そこで異なるアクセスポイント(無線LANネットワーク)間を、利用できるための機能としてローミングがあります。
ローミングを有効にするためには、AP間で各機器に同じESSIDを設定しなければなりません。
またローミングを利用する際には、異なるチャネル同士のセルが10%~15%オーバーラップすることが推奨されています。
企業LANにおける構成の分類
社内ネットワークでよく用いられるCiscoの無線LANの構成では、自律型(分散管理型)アクセスポイントと集中管理型アクセスポイントの二つに分類できます。
自律型(分散管理型)アクセスポイント
自律型アクセスポイントは、これまで習ってきたようなアクセスポイントと無線LANクライアントだけで構成されるネットワークです。
アクセスポイント単体が、従来の電波の送受信を始めとしたアクセスポイントの役割だけでなく、認証、暗号化、ローミングなどの役割も担いますので、アクセスポイントに個別で専用の設定、管理する必要があります。

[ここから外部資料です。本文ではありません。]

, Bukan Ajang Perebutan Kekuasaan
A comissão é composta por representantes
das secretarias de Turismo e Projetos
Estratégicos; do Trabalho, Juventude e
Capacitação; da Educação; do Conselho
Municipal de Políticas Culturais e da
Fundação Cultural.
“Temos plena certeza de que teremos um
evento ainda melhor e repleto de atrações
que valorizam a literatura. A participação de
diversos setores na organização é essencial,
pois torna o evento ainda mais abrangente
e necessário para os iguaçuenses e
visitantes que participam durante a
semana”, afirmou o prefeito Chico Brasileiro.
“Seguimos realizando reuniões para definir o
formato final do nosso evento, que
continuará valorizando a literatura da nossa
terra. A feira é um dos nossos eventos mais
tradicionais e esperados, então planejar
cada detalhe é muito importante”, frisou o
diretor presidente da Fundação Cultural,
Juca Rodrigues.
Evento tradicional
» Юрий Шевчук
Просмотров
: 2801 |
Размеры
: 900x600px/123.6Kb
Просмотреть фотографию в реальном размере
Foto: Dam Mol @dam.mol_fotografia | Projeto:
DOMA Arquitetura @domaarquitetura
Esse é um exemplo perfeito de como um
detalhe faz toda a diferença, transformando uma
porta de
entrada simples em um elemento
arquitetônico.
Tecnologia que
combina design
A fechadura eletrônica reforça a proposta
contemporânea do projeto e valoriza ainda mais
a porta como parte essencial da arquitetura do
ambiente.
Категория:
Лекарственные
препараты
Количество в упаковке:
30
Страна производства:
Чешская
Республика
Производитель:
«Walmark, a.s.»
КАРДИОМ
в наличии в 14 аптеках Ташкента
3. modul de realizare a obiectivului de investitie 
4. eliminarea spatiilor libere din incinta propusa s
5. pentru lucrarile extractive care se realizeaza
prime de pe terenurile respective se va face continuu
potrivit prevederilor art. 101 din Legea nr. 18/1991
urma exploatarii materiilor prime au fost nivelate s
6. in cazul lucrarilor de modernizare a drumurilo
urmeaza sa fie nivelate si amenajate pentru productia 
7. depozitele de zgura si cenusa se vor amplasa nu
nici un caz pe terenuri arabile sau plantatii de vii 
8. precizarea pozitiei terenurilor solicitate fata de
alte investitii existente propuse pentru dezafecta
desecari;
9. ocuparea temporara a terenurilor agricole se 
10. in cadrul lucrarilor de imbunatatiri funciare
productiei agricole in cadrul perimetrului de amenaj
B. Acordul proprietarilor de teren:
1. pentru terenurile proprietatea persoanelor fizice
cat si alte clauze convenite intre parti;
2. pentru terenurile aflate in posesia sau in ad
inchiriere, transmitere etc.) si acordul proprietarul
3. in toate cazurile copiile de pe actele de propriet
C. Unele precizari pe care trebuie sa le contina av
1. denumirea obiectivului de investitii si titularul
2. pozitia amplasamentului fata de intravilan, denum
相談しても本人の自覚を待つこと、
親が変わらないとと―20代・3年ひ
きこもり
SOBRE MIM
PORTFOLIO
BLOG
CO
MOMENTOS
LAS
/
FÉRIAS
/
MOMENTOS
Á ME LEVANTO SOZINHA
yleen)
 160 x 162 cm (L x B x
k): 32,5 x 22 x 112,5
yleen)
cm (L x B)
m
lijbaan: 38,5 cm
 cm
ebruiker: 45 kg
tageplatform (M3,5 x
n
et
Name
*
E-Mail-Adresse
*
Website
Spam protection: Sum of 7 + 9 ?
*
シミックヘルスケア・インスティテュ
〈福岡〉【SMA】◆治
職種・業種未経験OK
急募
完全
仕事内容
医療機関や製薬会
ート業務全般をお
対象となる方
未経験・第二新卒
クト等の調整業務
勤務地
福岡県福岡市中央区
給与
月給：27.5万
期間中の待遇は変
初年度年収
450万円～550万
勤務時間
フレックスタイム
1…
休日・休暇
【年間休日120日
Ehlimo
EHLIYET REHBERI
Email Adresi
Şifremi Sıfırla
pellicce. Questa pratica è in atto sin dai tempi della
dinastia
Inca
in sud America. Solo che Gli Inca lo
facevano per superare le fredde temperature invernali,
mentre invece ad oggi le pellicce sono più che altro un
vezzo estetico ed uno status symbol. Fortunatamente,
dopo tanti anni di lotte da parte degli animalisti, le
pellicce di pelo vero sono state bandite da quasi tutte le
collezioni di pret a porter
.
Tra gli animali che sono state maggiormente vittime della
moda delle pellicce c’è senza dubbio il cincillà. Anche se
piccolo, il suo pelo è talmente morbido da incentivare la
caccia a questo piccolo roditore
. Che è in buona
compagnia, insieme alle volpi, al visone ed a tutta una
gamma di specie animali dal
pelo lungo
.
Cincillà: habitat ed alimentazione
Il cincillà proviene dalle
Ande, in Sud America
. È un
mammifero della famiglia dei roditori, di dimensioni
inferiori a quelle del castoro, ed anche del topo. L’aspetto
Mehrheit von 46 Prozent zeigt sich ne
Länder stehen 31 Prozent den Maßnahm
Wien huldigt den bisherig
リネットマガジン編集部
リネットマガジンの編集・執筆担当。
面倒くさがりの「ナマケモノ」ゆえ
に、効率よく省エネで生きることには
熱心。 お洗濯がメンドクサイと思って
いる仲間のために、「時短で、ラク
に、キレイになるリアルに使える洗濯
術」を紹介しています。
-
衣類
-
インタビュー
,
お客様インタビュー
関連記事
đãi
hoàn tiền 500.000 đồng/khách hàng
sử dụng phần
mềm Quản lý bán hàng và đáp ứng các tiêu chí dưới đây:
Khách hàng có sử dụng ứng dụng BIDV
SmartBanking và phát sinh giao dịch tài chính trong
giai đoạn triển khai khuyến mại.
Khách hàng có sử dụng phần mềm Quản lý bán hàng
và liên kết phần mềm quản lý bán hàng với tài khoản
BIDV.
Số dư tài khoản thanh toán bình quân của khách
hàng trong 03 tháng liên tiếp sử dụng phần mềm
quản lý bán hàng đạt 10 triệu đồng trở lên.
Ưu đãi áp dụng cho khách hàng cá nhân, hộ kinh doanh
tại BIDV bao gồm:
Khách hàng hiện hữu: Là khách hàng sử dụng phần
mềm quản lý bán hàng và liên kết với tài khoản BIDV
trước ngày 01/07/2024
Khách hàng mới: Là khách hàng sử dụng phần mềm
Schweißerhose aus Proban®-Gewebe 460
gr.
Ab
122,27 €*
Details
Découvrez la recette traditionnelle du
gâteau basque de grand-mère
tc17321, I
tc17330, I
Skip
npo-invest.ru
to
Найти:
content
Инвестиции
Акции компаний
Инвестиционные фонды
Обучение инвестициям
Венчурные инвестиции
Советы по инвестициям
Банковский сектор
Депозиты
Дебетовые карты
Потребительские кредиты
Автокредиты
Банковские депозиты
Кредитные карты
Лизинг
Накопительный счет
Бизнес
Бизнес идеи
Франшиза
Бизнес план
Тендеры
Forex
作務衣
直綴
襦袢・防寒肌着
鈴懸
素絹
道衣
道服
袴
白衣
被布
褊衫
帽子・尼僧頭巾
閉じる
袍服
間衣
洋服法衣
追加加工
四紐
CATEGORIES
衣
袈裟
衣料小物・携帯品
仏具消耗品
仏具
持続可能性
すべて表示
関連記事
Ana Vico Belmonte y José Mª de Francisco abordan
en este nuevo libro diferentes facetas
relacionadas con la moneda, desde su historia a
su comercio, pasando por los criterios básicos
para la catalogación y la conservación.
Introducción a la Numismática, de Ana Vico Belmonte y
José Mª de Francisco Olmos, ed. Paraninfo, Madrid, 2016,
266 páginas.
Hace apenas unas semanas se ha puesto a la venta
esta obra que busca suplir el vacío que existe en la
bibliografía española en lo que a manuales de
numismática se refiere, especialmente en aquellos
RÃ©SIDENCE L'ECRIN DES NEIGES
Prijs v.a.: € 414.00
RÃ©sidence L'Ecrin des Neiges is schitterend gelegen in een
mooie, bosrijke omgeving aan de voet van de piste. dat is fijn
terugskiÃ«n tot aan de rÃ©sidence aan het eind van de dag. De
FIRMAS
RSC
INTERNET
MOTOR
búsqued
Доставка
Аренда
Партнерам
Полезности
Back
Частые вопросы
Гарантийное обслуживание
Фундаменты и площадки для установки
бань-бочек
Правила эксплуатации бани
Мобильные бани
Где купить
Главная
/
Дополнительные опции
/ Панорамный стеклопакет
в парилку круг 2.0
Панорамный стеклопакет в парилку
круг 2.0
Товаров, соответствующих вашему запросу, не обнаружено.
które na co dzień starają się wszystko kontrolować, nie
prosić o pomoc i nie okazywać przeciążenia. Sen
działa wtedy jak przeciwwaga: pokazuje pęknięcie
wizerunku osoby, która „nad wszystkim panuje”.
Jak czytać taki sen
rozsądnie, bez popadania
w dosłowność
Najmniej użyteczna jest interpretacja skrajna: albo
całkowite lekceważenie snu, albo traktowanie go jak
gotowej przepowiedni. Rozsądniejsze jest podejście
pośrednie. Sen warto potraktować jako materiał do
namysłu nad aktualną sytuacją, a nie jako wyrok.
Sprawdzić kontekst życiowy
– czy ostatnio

自律型アクセスポイントは、社内の会議室に限定するなど小規模なネットワーク構築に適しています。
集中管理型アクセスポイント:WLC
一方、集中管理型は、アクセスポイント、無線LANクライアントに、無線LANスイッチ(WLC:Wireless LAN Controller)が加わった構成です。
自律型アクセスポイントと違い、認証、暗号化、ローミングなどの処理は、無線LANスイッチが行います。アクセスポイントが10台以上の中規模なネットワークでは、集中管理型アクセスポイントが適しています。